* Task material *
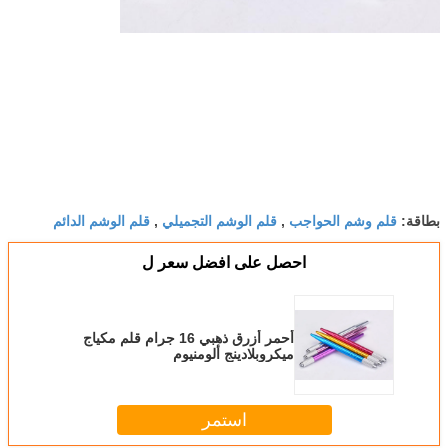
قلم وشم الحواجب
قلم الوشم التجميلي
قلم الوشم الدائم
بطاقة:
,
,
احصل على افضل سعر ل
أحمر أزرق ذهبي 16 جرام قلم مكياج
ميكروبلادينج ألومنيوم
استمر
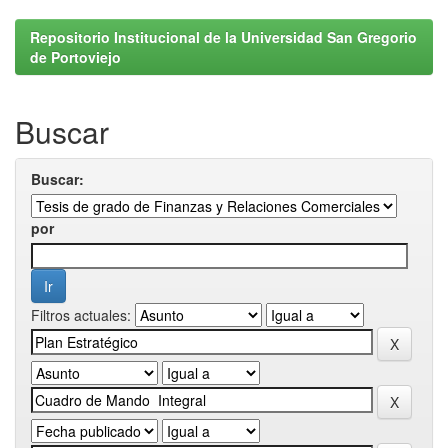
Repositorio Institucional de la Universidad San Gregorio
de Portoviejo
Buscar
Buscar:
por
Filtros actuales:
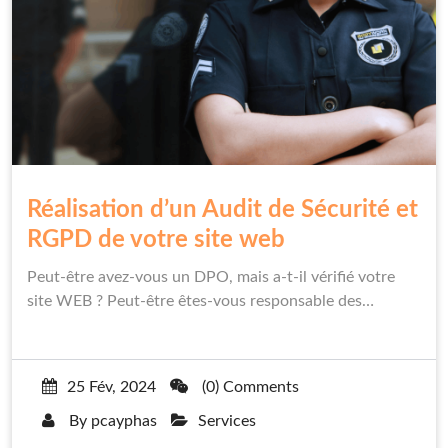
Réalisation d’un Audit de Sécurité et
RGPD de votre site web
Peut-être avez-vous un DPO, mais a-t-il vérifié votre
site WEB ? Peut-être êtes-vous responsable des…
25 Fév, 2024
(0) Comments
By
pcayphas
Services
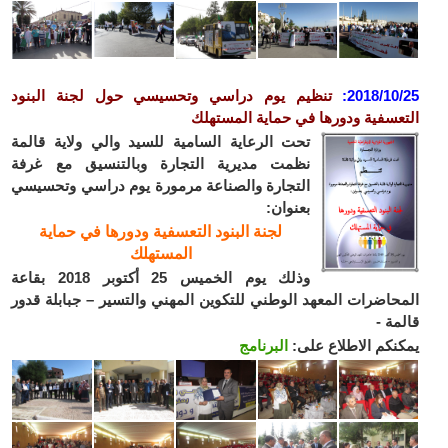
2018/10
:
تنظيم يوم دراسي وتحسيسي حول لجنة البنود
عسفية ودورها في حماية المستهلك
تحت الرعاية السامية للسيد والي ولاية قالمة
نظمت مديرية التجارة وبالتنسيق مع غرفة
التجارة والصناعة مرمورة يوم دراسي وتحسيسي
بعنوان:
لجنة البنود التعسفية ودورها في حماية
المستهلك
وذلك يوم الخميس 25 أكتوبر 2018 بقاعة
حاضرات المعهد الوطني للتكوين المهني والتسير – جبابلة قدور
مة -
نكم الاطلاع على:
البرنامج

* * *

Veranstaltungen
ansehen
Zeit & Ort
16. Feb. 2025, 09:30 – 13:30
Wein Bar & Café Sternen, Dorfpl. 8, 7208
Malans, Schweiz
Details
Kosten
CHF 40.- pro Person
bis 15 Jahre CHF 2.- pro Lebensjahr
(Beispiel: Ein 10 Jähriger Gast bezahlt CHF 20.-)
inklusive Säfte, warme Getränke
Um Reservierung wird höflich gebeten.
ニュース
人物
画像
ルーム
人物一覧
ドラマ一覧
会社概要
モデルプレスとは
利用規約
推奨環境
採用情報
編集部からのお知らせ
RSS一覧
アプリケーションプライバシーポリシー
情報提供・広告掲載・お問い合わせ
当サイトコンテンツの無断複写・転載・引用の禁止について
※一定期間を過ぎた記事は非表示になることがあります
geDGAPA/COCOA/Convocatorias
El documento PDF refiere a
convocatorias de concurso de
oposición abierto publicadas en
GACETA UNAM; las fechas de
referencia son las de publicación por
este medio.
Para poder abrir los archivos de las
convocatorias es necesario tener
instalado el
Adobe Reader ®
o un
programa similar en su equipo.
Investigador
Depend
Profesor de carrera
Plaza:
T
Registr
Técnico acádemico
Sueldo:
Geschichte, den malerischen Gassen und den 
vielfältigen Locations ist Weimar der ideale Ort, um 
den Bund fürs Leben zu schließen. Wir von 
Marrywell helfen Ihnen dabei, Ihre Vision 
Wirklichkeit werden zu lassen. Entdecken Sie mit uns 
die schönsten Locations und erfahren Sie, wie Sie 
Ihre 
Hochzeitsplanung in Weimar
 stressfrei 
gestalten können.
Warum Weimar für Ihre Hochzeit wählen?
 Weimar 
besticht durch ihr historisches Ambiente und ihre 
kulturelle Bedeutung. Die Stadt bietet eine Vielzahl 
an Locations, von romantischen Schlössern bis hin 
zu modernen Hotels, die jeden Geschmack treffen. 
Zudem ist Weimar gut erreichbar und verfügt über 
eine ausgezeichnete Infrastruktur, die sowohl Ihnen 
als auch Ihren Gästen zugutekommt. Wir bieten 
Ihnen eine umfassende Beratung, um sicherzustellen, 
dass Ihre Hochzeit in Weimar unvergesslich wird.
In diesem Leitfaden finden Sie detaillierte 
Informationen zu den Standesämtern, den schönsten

* * *

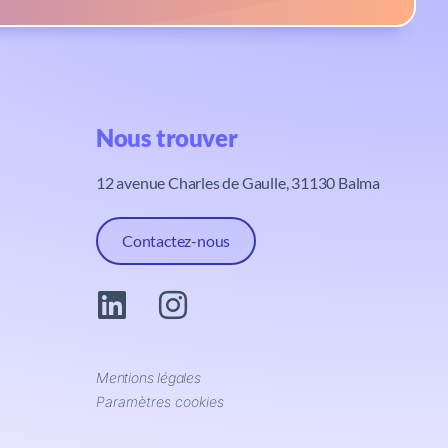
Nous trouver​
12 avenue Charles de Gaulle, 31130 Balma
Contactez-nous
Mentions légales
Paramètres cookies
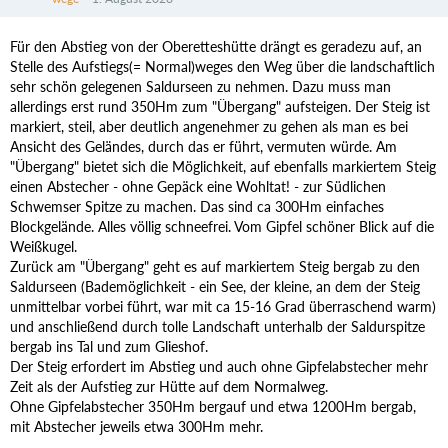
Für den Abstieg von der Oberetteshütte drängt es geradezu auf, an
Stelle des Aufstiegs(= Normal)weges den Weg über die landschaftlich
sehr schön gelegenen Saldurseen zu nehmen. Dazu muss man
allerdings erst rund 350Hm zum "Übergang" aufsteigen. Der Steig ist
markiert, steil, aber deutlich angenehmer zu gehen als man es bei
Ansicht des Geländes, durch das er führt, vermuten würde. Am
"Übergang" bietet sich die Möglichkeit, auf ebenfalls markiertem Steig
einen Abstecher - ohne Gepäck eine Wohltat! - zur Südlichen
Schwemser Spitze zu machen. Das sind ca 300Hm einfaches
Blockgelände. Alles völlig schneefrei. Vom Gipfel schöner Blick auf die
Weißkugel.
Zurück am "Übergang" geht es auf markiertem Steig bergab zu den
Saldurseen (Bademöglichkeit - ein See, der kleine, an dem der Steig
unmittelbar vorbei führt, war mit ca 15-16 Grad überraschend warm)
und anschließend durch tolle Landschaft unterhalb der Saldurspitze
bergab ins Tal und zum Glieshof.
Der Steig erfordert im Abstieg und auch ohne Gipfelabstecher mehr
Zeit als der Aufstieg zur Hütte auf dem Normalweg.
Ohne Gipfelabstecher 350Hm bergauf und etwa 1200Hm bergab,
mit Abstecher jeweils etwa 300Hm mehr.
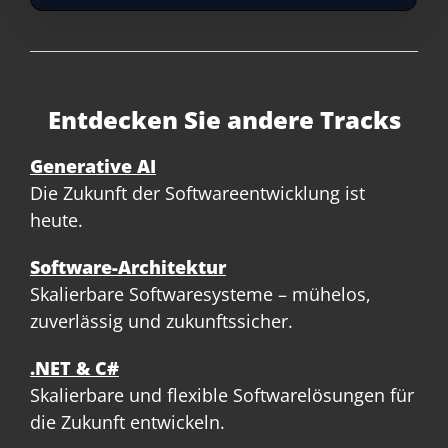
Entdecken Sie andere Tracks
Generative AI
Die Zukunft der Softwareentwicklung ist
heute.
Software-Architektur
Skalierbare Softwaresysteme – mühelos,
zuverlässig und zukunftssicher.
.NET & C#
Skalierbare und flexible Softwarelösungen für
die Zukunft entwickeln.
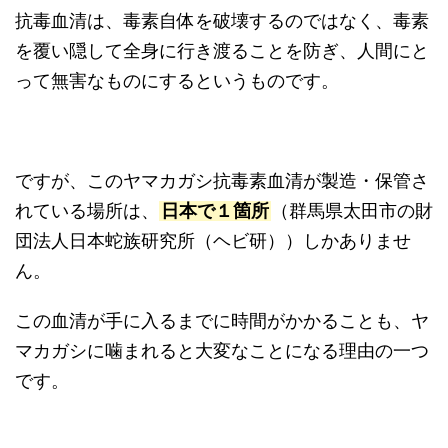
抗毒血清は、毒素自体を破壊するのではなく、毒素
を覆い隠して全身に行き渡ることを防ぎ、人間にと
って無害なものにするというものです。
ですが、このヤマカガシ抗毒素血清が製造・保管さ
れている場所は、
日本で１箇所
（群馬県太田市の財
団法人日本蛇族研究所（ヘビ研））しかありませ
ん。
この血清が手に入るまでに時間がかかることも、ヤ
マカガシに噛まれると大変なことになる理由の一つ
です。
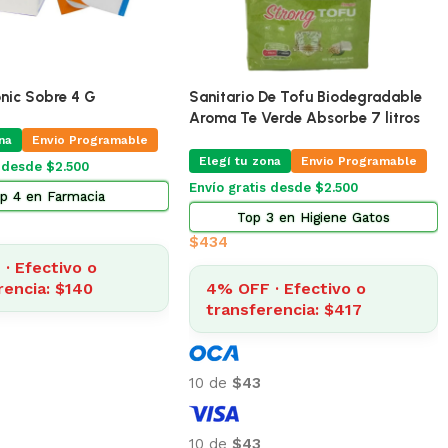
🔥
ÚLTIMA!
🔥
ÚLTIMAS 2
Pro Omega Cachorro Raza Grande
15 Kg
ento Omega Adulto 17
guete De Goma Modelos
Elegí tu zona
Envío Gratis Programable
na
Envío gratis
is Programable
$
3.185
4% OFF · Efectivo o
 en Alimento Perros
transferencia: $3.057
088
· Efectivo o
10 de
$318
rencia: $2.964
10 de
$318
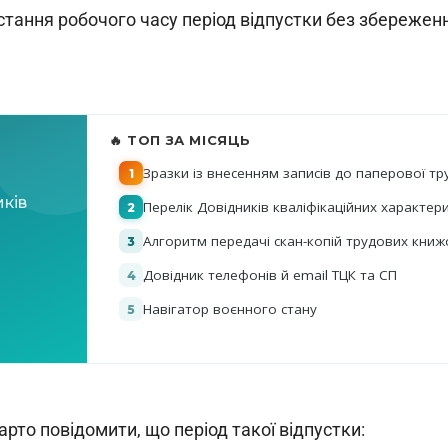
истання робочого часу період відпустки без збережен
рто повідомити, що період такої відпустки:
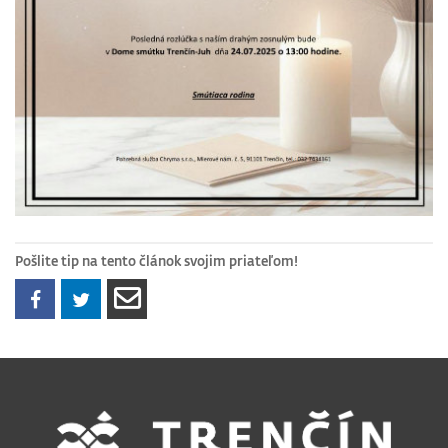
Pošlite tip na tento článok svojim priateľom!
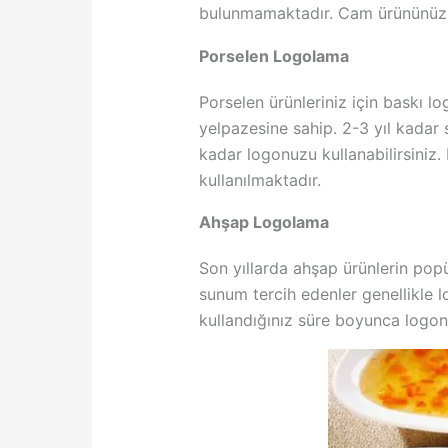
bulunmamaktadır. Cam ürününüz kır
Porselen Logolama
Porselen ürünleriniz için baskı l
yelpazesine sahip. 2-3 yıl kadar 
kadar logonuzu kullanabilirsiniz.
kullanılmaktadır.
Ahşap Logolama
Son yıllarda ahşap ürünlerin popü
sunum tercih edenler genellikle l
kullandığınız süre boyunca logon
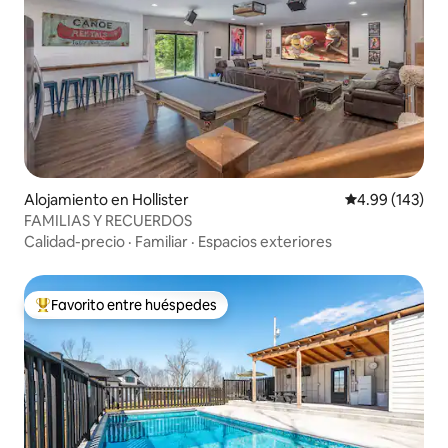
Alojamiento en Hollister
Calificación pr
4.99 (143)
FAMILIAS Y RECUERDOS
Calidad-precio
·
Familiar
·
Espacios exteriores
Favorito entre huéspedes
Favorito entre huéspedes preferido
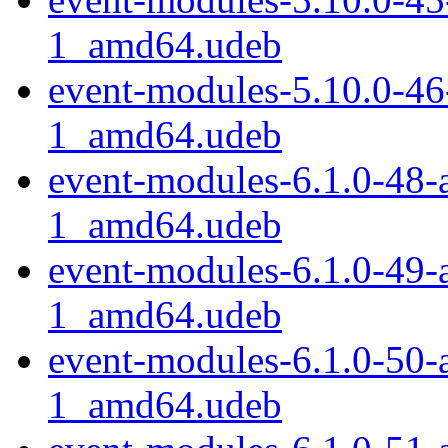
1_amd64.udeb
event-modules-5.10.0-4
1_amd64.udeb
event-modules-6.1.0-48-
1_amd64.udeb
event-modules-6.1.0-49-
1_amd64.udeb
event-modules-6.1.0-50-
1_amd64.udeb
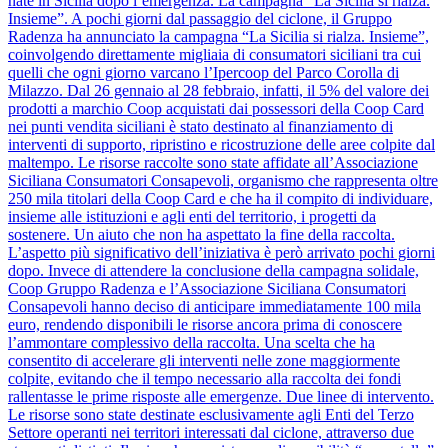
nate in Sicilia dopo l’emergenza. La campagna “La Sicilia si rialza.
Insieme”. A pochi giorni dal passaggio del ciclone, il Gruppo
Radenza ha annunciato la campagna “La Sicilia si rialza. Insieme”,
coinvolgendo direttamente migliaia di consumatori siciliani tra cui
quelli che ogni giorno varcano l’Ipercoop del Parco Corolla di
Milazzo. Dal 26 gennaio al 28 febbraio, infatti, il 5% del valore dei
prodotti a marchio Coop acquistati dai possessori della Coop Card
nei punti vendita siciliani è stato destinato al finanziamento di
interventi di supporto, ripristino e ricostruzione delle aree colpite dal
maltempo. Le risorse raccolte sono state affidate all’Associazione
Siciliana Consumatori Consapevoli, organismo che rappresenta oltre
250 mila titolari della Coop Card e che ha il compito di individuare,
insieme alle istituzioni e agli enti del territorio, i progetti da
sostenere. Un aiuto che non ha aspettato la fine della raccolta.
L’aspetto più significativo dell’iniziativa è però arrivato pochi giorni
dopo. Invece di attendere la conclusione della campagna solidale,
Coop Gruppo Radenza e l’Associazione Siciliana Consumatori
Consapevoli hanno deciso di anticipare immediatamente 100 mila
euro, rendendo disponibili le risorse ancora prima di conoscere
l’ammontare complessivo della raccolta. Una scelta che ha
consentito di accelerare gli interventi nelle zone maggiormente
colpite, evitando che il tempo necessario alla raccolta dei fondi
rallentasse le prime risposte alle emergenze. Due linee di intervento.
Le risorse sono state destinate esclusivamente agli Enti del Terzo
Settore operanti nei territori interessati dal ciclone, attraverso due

* Work task *
Please report how many lines of the entries above include "bietet". Only the number is wanted.

* Result of the exercise *
2